Since the blocks are moving at a constant velocity, the acceleration of the system is zero. This means that the net force acting on each block must be zero.
For Block A:
- The tension force (T) is equal to the force of gravity: T = m_A * g
For Block B:
- The force of tension (T) is equal to the force of friction: T = f
- The force of friction (f) can be calculated using the equation: f = μ * N, where μ is the coefficient of friction and N is the normal force.
- The normal force (N) is equal to the force of gravity: N = m_B * g
- Substituting the values, we get: f = μ * (m_B * g)
Since the net force on Block B is zero, we equate the force of tension and the force of friction:
T = f
μ * (m_B * g) = T
Now we can substitute the values and solve for T:
T = 0.045 * (0.2 * 9.8)
Calculating the tension:
T = 0.045 * 1.96
T ≈ 0.0882 N
So, the tension in the string is approximately 0.0882 N.
Since the system has zero acceleration, the net force on Block B is zero. This means that the force of tension (T) must be equal to the force of friction (f).
To find the acceleration, we can use Newton's second law:
Net force = mass * acceleration
For Block B:
T - f = m_B * a
Substituting the values:
(0.045 * (0.2 * 9.8)) - f = 0.8 * a
Simplifying the equation:
0.0882 - 0.045 * (0.2 * 9.8) = 0.8 * a
Solving for the acceleration:
0.0882 - 0.045 * 1.96 = 0.8 * a
a ≈ 0 m/s^2
Therefore, the acceleration of the system is approximately 0 m/s^2.
To find the tension in the string and the acceleration of the system, we can start by applying Newton's second law of motion. This law states that the net force on an object is equal to the mass of the object multiplied by its acceleration.
Let's break down the forces acting on the system:
1. Tension in the string: The tension in the string is the force exerted by the hanging block on the system. We'll denote this as T.
2. Force due to gravity: The hanging block has a mass of 0.2 kg and experiences a downward force due to gravity (weight) which can be calculated as Fg = m * g, where g is the acceleration due to gravity (approximated as 9.8 m/s^2).
3. Force due to friction: The block on the surface experiences a force opposing its motion, which is the force of friction. This force can be calculated as Ff = μ * N, where μ is the coefficient of friction and N is the normal force. In this case, since the block is on a level surface, the normal force is equal to the weight of the block, N = m * g.

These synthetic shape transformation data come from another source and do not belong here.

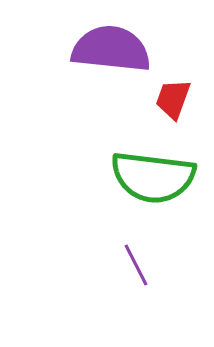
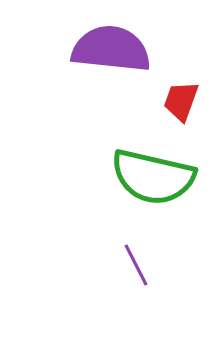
red trapezoid: moved 8 px right, 2 px down
green semicircle: rotated 6 degrees clockwise
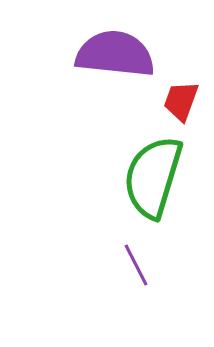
purple semicircle: moved 4 px right, 5 px down
green semicircle: rotated 94 degrees clockwise
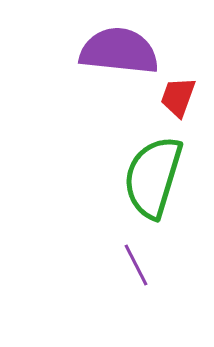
purple semicircle: moved 4 px right, 3 px up
red trapezoid: moved 3 px left, 4 px up
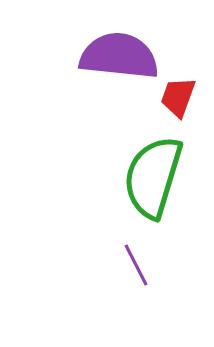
purple semicircle: moved 5 px down
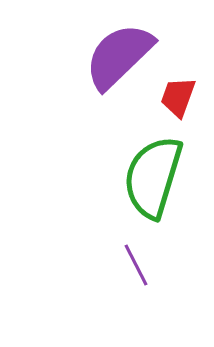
purple semicircle: rotated 50 degrees counterclockwise
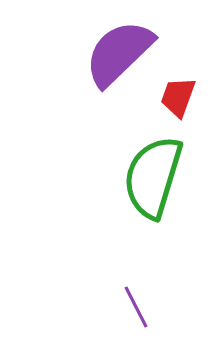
purple semicircle: moved 3 px up
purple line: moved 42 px down
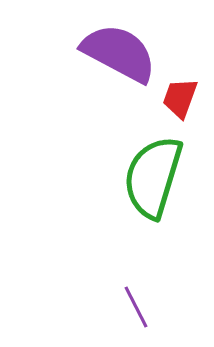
purple semicircle: rotated 72 degrees clockwise
red trapezoid: moved 2 px right, 1 px down
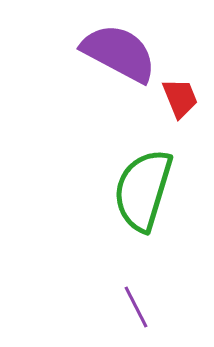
red trapezoid: rotated 138 degrees clockwise
green semicircle: moved 10 px left, 13 px down
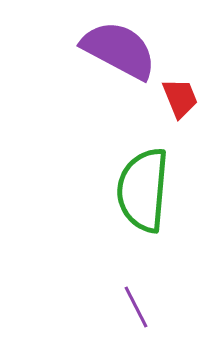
purple semicircle: moved 3 px up
green semicircle: rotated 12 degrees counterclockwise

Now, let's analyze the system:
Since the block is dragged at a constant velocity, the net force on the system is zero. This means that the tension in the string and the force of friction will cancel out the force due to gravity. Therefore, we can set up the following equation:
T - Ff = 0
Substituting the values for Ff and N, we have:
T - (μ * N) = 0
T - (μ * m * g) = 0
Now we can calculate the value of T:
T = μ * m * g
Given that μ = 0.045, m = 0.8 kg, and g = 9.8 m/s^2, we can substitute these values into the equation to find:
T = 0.045 * 0.8 kg * 9.8 m/s^2
T = 0.3528 N
So, the tension in the string is approximately 0.3528 N.

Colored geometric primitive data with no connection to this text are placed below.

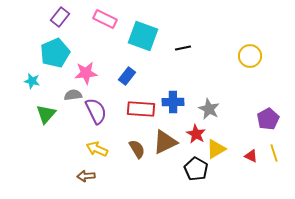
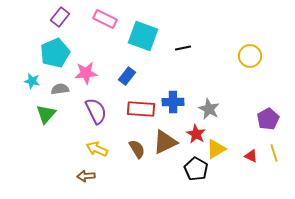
gray semicircle: moved 13 px left, 6 px up
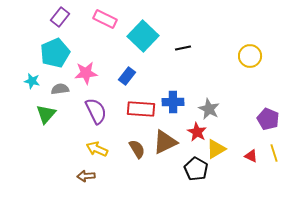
cyan square: rotated 24 degrees clockwise
purple pentagon: rotated 20 degrees counterclockwise
red star: moved 1 px right, 2 px up
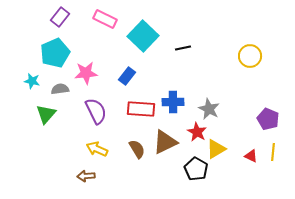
yellow line: moved 1 px left, 1 px up; rotated 24 degrees clockwise
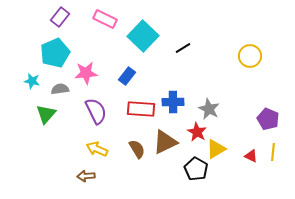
black line: rotated 21 degrees counterclockwise
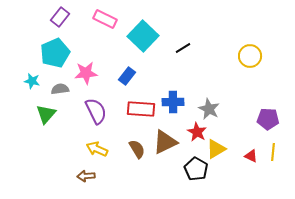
purple pentagon: rotated 20 degrees counterclockwise
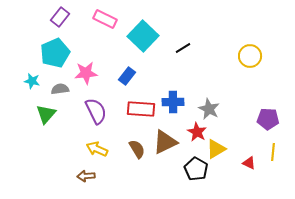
red triangle: moved 2 px left, 7 px down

Now, to find the acceleration of the system, we can use the equation:
T - Ff = m * a
Substituting the values we know, we have:
0.3528 N - (0.045 * 0.8 kg * 9.8 m/s^2) = (0.8 kg + 0.2 kg) * a
Simplifying the equation, we get:
0.3528 N - 0.3528 N = 1 kg * a
0 = 1 kg * a
a = 0 m/s^2
So, the acceleration of the system is 0 m/s^2.
In conclusion, the tension in the string is approximately 0.3528 N, and the acceleration of the system is 0 m/s^2.